Dataset extract
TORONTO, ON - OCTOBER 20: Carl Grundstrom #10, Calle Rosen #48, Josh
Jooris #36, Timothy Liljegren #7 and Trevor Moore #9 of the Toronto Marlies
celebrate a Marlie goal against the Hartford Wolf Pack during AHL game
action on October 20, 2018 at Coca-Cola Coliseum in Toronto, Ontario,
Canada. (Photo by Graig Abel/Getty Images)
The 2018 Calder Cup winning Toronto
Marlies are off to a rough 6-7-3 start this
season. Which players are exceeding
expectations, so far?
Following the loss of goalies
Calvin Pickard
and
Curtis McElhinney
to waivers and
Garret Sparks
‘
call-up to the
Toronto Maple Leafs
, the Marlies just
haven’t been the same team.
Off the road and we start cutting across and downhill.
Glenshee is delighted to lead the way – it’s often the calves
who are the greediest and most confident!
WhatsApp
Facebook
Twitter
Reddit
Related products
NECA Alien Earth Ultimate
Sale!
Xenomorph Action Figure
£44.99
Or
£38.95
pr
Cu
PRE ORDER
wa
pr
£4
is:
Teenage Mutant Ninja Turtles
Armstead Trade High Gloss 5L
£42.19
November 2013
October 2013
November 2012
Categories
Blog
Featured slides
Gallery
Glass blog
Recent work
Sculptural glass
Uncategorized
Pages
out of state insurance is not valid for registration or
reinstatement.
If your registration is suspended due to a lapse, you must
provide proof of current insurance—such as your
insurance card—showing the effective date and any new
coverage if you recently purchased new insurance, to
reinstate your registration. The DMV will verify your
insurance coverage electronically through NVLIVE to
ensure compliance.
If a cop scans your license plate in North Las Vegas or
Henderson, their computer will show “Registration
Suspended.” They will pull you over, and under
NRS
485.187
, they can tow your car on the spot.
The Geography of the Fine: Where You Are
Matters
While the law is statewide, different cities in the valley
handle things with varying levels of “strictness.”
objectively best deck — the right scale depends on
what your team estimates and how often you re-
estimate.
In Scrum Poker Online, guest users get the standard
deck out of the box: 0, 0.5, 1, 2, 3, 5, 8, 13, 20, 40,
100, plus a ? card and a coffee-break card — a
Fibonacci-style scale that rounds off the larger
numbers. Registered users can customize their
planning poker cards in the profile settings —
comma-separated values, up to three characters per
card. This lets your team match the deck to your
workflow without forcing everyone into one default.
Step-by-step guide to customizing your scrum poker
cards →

What to produce
Print nothing but the lines from the one containing "If your registration" through the end of the listing above, exactly as written.

Your solution
If your registration is suspended due to a lapse, you must
provide proof of current insurance—such as your
insurance card—showing the effective date and any new
coverage if you recently purchased new insurance, to
reinstate your registration. The DMV will verify your
insurance coverage electronically through NVLIVE to
ensure compliance.
If a cop scans your license plate in North Las Vegas or
Henderson, their computer will show “Registration
Suspended.” They will pull you over, and under
NRS
485.187
, they can tow your car on the spot.
The Geography of the Fine: Where You Are
Matters
While the law is statewide, different cities in the valley
handle things with varying levels of “strictness.”
objectively best deck — the right scale depends on
what your team estimates and how often you re-
estimate.
In Scrum Poker Online, guest users get the standard
deck out of the box: 0, 0.5, 1, 2, 3, 5, 8, 13, 20, 40,
100, plus a ? card and a coffee-break card — a
Fibonacci-style scale that rounds off the larger
numbers. Registered users can customize their
planning poker cards in the profile settings —
comma-separated values, up to three characters per
card. This lets your team match the deck to your
workflow without forcing everyone into one default.
Step-by-step guide to customizing your scrum poker
cards →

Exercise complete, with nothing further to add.